La plainte contre Aimia portait sur l’expiration des points et la fermeture des comptes Aéroplan.

Aéroplan: Aimia règle une poursuite vieille de 9 ans

TORONTO — Le gestionnaire de programme de fidélisation Aimia a accepté de régler une plainte vieille de neuf ans portant sur l’expiration des points Aéroplan et la fermeture des comptes Aéroplan — ouvrant la voie à une remise de points aux membres admissibles du programme.

Aimia déposera un montant fixe de points Aéroplan dans les comptes des membres admissibles si un tribunal approuve une entente de règlement annoncée vendredi.

Les détails concernant les personnes admissibles et d’autres informations précises ne sont pas rendus publics pour le moment, car le règlement est soumis à l’approbation de la Cour supérieure du Québec, a expliqué Aimia.

Le Merchant Law Group a lancé l’action collective nationale en juillet 2009, près de trois ans après qu’Aimia a annoncé, en octobre 2006, qu’elle modifierait les règles d’accumulation et de rachat des points Aéroplan.

La poursuite visait la décision d’Aéroplan d’annuler les points s’il n’y avait aucune activité dans le compte d’un membre au cours d’une période continue de 12 mois, ainsi que sa décision d’annuler des points s’ils ne’étaient pas utilisés dans les sept ans suivant leur acquisition.

Aéroplan a éliminé la date d’expiration de sept ans pour les points en juin 2013, mais continue d’annuler les comptes s’il n’y a aucune activité d’accumulation ou d’échange au cours des 12 derniers mois.

Aimia a fait valoir vendredi que l’entente sur l’action collective proposée était une solution positive pour les membres et les détenteurs de parts.
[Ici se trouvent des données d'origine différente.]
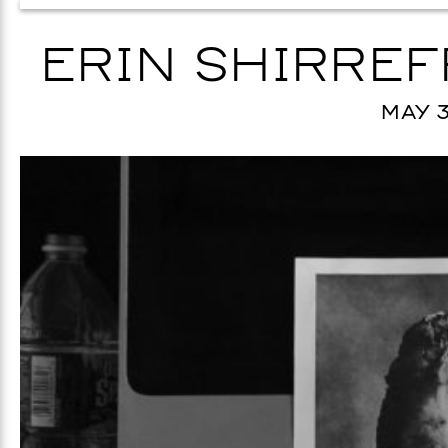
ERIN SHIRREFF
MAY 3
L’avocat Tony Merchant a indiqué vendredi, lors d’un entretien téléphonique, qu’il était optimiste quant à l’audience du tribunal québécois au mois de septembre et qu’il s’attendait à une décision rapide.
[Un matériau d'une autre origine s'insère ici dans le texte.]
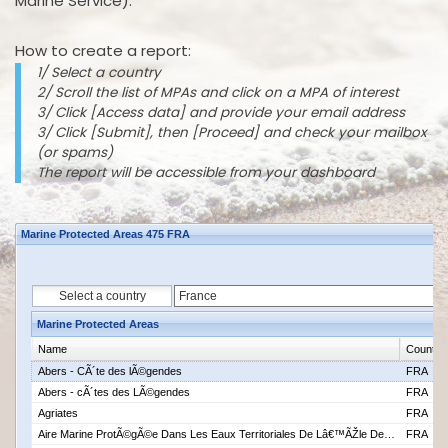
Marine Service).
How to create a report:
1/ Select a country
2/ Scroll the list of MPAs and click on a MPA of interest
3/ Click [Access data] and provide your email address
3/ Click [Submit], then [Proceed] and check your mailbox
(or spams)
The report will be accessible from your dashboard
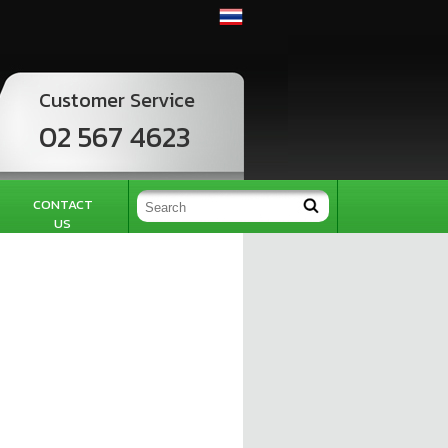
Customer Service
02 567 4623
CONTACT
US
La société s’est engagée à trouver les membres Aéroplan admissibles à une rémunération, à calculer le nombre de points qui leur sont dus et à déposer les points dans leurs comptes, a-t-il déclaré.

«À mon avis, Aéroplan a agi de manière responsable en acceptant un règlement comme elle l’a fait», a estimé M. Marchand. «Il s’agit d’un genre de règlement très favorable aux bénéficiaires.»

Une opinion qui est partagée par Gabor Forgacs, professeur agrégé à l’Université Ryerson, spécialisé dans le tourisme, l’hospitalité et la valorisation de marque.

«Cela n’a pas de sens, du point de vue commercial, de créer une certaine animosité envers vos clients fidèles.»

En outre, une partie importante des points de fidélité valides n’est pas convertie en billets d’avion, a-t-il ajouté.

«Les clients ne trouvent jamais la bonne occasion, ou ils l’oublient ou ils ne suivent pas leur compte. Donc, quelle que soit la raison, en tant qu’entreprise, il est inutile de la limiter puisqu’elle est gaspillée en grande partie.»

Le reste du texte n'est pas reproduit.